Si, au contraire, l’inéligibilité est maintenue, le rapport de force change brutalement. Bardella deviendrait alors le candidat de secours, mais aussi le candidat de fait. Cela donnerait au RN une figure jeune, disciplinée et déjà très identifiable. En revanche, le parti perdrait l’atout d’une candidate capable de capter, à elle seule, des décennies de marque électorale.

Cette bascule ne produit pas les mêmes effets pour tous. Les cadres du parti qui misent sur la continuité avec Marine Le Pen préfèrent sa présence, car elle sécurise l’électorat historique. Ceux qui veulent accélérer la mue du RN voient dans Bardella une chance d’élargir l’image du mouvement, avec un profil plus jeune et moins usé par les défaites présidentielles. Le parti ne débat donc pas seulement d’un nom. Il débat d’une stratégie de conquête.
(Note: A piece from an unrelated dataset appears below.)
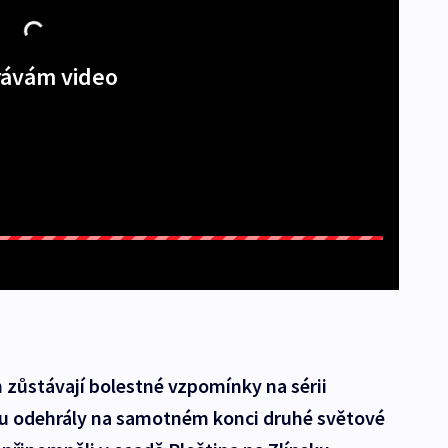
ávám video
 zůstávají bolestné vzpomínky na sérii
sku odehrály na samotném konci druhé světové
Pour les électeurs, l’effet serait différent selon leur rapport au RN. Les convaincus pourraient suivre sans difficulté un transfert d’autorité vers Bardella. Les hésitants, eux, sont plus sensibles à la stabilité et à l’expérience. Autrement dit, l’hypothèse Bardella peut rassurer une base militante, mais elle oblige aussi le RN à prouver qu’il n’est pas seulement un parti de substitution.

Les adversaires s’organisent déjà

Les concurrents du RN ne regardent pas ce dossier en spectateurs. Plusieurs d’entre eux adaptent déjà leur discours à deux scénarios distincts : une présidentielle contre Marine Le Pen, ou une présidentielle contre Jordan Bardella. Dans le premier cas, ils rejouent un duel connu. Dans le second, ils affrontent un adversaire plus jeune, moins clivant pour certains électeurs, mais politiquement encore en construction.

À gauche, certains responsables jugent Bardella plus facile à combattre que Marine Le Pen. Cette lecture est stratégique : elle repose sur l’idée qu’un candidat moins installé dispose de moins d’atouts pour incarner une alternance crédible à l’échelle nationale. Mais ce raisonnement a ses limites. Bardella peut aussi profiter d’une campagne de remplacement, où chaque attaque contre lui rappelle qu’il arrive en héritier direct, donc en continuité du projet lepéniste.

Le vrai bénéficiaire d’un flou prolongé est peut-être le RN lui-même. Tant que la décision n’est pas rendue, le parti peut maintenir deux récits à la fois : Marine Le Pen reste candidate, et Bardella se tient prêt. Cette ambiguïté évite d’ouvrir trop tôt une guerre de succession. Mais elle a un coût. À mesure que la date approche, les militants, les élus et les soutiens doivent déjà choisir leur camp symbolique.

Le point de bascule à surveiller début juillet

Le 7 juillet 2026, la cour d’appel dira si Marine Le Pen peut encore se projeter vers 2027 dans les conditions qu’elle souhaite. Si la peine est allégée ou annulée, elle reprend la main. Si elle est confirmée, le RN devra assumer une transition qu’il prépare déjà, mais qu’il n’a pas encore totalement mise en scène.

À partir de là, tout ira très vite. Le RN devra choisir entre une fidélité intégrale à Marine Le Pen et une accélération de l’ère Bardella. Dans les deux cas, la décision ne dira pas seulement ce que vaut un dossier judiciaire. Elle dira aussi quel visage le principal parti d’extrême droite veut montrer à l’électorat avant 2027.